[RECORDS SHOWN Boundary: Start]

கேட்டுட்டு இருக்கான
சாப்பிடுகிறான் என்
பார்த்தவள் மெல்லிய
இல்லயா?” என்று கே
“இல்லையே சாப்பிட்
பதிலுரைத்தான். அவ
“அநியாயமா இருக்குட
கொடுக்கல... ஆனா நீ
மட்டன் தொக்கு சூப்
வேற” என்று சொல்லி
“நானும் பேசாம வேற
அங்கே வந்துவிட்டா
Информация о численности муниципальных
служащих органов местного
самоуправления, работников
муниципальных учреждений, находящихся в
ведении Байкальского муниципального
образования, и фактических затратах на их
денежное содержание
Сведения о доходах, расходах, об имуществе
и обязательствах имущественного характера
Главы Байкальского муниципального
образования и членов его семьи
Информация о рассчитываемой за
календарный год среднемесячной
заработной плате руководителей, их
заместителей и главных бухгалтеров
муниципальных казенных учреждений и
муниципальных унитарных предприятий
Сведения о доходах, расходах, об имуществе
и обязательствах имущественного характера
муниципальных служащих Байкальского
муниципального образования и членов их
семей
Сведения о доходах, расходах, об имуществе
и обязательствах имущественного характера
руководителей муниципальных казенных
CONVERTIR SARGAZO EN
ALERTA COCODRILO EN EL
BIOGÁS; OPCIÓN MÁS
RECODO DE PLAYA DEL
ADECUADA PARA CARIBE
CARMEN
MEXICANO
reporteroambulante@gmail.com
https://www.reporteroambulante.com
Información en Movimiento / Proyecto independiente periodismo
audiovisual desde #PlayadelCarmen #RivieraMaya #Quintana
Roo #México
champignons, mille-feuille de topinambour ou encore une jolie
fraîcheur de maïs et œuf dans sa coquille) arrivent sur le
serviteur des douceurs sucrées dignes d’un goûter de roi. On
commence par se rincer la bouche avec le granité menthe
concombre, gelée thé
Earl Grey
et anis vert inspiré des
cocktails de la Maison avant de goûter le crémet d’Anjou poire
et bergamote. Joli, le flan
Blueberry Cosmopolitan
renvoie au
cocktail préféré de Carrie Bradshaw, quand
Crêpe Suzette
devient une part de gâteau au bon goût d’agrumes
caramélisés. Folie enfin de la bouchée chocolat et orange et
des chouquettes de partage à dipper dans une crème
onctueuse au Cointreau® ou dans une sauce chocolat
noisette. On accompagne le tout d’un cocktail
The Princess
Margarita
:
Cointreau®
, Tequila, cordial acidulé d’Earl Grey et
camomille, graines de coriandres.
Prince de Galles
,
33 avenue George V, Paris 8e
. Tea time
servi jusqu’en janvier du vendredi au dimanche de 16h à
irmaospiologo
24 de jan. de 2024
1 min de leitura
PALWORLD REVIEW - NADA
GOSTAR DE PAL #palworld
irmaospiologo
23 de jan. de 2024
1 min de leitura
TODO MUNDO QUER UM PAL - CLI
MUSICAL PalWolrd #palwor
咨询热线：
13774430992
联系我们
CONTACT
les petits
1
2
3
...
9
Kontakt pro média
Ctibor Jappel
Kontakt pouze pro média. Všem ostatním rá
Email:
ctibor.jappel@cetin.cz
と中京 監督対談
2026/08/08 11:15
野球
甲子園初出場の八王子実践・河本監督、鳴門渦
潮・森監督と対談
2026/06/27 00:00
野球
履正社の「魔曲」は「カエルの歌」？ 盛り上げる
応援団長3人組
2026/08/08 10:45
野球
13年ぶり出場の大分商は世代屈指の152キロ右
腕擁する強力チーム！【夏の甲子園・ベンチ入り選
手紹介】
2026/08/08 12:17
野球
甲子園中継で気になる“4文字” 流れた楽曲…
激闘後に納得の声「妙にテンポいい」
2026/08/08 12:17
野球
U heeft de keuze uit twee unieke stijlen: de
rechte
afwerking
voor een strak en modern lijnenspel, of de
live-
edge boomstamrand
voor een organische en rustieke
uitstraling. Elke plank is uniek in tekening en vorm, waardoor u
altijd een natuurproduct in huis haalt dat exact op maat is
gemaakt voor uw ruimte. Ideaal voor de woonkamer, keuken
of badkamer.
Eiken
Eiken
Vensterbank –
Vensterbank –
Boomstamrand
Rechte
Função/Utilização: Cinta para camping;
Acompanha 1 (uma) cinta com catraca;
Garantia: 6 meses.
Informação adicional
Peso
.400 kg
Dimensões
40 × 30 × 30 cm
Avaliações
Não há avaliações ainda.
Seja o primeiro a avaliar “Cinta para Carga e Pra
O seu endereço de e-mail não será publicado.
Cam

[RECORDS SHOWN Boundary: End]

(EXERCISE DETAILS) Every line in the records above that contains the word "chocolat" is to be copied out.

(SOLUTION BELOW)
caramélisés. Folie enfin de la bouchée chocolat et orange et
onctueuse au Cointreau® ou dans une sauce chocolat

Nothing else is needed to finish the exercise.